------ Material to process ------

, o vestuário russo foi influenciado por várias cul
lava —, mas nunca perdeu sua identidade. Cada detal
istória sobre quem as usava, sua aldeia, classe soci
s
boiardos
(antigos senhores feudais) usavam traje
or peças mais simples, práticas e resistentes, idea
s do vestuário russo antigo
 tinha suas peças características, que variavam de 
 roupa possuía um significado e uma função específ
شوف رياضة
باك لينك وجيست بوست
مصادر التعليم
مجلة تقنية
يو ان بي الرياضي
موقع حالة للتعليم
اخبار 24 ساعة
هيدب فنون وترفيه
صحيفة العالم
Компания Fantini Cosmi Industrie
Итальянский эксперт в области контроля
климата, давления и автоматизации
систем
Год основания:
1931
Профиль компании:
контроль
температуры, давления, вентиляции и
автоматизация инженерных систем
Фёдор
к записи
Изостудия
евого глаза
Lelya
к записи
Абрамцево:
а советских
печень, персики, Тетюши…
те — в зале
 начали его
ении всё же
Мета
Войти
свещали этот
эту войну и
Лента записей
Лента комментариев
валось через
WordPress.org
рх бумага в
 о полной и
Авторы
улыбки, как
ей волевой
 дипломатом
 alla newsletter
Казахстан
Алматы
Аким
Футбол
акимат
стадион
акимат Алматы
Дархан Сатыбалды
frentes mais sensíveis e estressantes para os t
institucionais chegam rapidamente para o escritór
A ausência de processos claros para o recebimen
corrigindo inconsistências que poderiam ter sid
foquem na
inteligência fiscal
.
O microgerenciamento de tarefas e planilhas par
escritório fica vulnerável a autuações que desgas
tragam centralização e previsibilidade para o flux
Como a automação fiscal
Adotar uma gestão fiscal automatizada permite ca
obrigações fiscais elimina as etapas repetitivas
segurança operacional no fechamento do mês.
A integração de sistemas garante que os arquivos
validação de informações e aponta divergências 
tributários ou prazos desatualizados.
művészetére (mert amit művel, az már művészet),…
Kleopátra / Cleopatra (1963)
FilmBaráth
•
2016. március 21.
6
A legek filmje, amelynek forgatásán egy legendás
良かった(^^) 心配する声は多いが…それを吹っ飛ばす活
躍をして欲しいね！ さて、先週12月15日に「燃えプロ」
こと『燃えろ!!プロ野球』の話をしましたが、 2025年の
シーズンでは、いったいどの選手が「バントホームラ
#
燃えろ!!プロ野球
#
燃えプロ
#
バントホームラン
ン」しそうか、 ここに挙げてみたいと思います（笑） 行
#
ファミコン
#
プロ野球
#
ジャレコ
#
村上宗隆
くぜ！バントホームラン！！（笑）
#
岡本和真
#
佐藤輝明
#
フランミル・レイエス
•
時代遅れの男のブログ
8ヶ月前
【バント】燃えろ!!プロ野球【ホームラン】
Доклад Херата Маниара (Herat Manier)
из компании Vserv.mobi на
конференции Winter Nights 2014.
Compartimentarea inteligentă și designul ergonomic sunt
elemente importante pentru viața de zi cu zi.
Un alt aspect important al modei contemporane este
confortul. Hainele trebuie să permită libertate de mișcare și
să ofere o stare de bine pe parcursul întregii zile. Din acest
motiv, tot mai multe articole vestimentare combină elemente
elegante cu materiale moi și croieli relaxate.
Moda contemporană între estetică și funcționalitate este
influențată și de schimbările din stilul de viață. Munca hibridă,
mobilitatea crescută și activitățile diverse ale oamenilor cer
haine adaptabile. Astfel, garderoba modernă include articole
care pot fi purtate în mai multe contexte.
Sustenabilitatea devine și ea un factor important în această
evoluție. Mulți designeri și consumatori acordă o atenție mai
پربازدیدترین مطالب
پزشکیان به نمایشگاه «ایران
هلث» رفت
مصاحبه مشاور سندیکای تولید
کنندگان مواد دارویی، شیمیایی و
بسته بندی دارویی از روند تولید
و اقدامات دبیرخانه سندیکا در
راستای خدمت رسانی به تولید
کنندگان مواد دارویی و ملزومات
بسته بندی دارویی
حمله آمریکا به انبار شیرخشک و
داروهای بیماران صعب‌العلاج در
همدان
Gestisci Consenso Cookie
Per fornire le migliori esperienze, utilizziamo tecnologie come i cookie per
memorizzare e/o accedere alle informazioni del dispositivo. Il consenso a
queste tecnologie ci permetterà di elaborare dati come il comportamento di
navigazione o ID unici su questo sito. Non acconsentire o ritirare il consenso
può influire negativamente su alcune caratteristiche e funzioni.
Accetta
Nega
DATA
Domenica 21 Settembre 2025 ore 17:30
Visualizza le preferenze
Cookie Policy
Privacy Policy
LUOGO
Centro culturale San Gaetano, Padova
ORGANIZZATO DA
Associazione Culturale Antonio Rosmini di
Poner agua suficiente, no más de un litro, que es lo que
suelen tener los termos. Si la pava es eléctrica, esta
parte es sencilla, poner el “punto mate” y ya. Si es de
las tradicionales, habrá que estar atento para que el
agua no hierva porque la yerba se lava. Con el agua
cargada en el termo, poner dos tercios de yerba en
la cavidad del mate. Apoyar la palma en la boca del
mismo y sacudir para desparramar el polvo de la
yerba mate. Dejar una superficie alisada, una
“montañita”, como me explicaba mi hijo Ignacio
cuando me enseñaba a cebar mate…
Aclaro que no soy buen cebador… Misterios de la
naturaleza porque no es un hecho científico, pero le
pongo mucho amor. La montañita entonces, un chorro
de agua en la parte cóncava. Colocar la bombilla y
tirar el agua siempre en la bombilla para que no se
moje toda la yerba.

------

→ **Problem**: The answer should be the first line of the material and every line after it through the line containing "рх бумага в", exactly as written, and nothing else.

→ **Task output**:
, o vestuário russo foi influenciado por várias cul
lava —, mas nunca perdeu sua identidade. Cada detal
istória sobre quem as usava, sua aldeia, classe soci
s
boiardos
(antigos senhores feudais) usavam traje
or peças mais simples, práticas e resistentes, idea
s do vestuário russo antigo
 tinha suas peças características, que variavam de 
 roupa possuía um significado e uma função específ
شوف رياضة
باك لينك وجيست بوست
مصادر التعليم
مجلة تقنية
يو ان بي الرياضي
موقع حالة للتعليم
اخبار 24 ساعة
هيدب فنون وترفيه
صحيفة العالم
Компания Fantini Cosmi Industrie
Итальянский эксперт в области контроля
климата, давления и автоматизации
систем
Год основания:
1931
Профиль компании:
контроль
температуры, давления, вентиляции и
автоматизация инженерных систем
Фёдор
к записи
Изостудия
евого глаза
Lelya
к записи
Абрамцево:
а советских
печень, персики, Тетюши…
те — в зале
 начали его
ении всё же
Мета
Войти
свещали этот
эту войну и
Лента записей
Лента комментариев
валось через
WordPress.org
рх бумага в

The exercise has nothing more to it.